WHAT IS NEEDED:
Could you report every line from the entries that includes the word "kitchen"?
DATA TO PROCESS below:
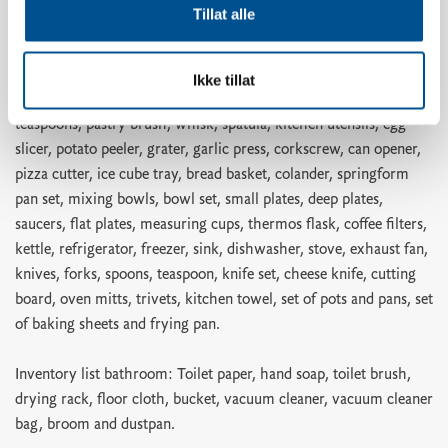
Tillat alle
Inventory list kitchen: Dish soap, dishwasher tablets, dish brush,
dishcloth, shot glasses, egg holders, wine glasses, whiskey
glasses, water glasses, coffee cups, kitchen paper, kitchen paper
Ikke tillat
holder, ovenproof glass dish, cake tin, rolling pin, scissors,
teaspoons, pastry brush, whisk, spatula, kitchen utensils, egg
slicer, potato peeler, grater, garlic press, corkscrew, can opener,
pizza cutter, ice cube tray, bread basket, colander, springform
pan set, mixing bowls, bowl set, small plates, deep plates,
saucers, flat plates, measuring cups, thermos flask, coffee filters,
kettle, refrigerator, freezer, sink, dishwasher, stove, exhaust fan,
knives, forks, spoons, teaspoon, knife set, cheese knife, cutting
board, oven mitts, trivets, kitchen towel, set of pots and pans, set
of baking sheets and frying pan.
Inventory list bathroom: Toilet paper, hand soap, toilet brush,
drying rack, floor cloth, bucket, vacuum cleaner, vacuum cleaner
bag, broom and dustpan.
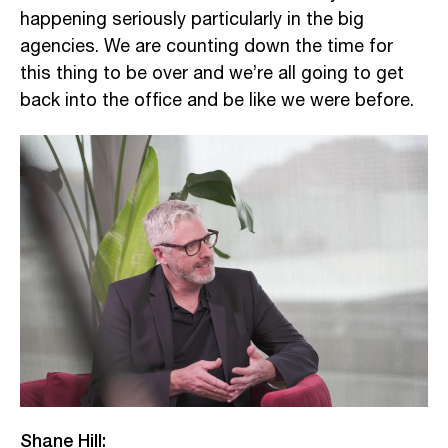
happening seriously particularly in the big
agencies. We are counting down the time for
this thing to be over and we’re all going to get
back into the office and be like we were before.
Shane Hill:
End of DATA TO PROCESS.
DATA TO PROCESS below:
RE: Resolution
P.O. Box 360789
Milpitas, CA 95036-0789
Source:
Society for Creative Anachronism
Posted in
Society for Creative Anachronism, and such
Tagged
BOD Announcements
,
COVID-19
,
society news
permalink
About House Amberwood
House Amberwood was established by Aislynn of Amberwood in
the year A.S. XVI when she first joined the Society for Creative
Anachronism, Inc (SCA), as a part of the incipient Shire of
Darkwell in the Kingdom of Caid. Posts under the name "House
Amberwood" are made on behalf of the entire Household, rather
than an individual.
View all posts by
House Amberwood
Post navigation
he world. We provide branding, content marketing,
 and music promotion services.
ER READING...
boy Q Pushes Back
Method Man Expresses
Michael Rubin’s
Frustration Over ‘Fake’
End of DATA TO PROCESS.
ANSWER SECTION:
Inventory list kitchen: Dish soap, dishwasher tablets, dish brush,
glasses, water glasses, coffee cups, kitchen paper, kitchen paper
teaspoons, pastry brush, whisk, spatula, kitchen utensils, egg
board, oven mitts, trivets, kitchen towel, set of pots and pans, set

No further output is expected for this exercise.